In the entries below, find each line with the word "click" and pull it out.

--- START ---

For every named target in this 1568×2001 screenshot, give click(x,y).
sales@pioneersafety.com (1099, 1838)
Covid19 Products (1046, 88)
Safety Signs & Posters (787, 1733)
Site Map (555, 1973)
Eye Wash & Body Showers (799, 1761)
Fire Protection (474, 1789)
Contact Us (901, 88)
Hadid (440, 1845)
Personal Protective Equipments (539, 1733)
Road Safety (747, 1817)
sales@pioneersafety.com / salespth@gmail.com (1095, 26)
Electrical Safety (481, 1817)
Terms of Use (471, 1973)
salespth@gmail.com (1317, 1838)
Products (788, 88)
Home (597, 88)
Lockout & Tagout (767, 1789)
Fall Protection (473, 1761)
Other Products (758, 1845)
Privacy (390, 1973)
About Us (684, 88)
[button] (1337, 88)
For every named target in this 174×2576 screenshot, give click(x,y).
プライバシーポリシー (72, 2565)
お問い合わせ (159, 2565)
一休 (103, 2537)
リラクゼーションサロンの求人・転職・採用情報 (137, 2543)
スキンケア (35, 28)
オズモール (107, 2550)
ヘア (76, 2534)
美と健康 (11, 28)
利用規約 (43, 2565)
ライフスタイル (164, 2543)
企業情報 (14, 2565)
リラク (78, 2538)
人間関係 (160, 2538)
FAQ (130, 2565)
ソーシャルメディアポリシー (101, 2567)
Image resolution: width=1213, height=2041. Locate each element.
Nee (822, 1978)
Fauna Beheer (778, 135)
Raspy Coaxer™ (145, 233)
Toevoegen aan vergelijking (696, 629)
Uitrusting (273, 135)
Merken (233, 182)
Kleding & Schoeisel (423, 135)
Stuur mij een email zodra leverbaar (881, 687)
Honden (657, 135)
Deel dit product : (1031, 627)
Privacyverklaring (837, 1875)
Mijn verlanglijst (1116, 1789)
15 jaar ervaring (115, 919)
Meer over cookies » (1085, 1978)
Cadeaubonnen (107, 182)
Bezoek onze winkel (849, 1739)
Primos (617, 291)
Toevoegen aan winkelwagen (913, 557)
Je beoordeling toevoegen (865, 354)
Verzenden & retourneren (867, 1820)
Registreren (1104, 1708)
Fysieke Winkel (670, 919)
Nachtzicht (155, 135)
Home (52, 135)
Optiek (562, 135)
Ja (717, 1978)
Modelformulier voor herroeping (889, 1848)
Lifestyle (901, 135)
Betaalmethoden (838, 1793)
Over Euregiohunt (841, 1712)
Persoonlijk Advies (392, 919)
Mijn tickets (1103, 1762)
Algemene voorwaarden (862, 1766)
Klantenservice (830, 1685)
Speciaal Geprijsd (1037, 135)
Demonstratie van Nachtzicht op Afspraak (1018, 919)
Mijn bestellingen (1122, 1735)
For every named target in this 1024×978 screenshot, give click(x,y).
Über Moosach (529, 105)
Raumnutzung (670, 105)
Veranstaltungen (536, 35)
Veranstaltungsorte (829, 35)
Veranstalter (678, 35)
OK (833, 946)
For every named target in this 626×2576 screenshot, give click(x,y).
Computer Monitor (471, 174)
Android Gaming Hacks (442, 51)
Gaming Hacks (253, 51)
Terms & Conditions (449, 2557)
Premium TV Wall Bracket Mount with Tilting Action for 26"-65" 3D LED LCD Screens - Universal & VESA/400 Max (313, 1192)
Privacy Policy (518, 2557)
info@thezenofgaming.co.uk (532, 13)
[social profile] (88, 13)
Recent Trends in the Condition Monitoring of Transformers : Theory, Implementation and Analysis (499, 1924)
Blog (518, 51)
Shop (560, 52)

--- END ---

Expected output
For every named target in this 1568×2001 screenshot, give click(x,y).
For every named target in this 174×2576 screenshot, give click(x,y).
For every named target in this 1024×978 screenshot, give click(x,y).
For every named target in this 626×2576 screenshot, give click(x,y).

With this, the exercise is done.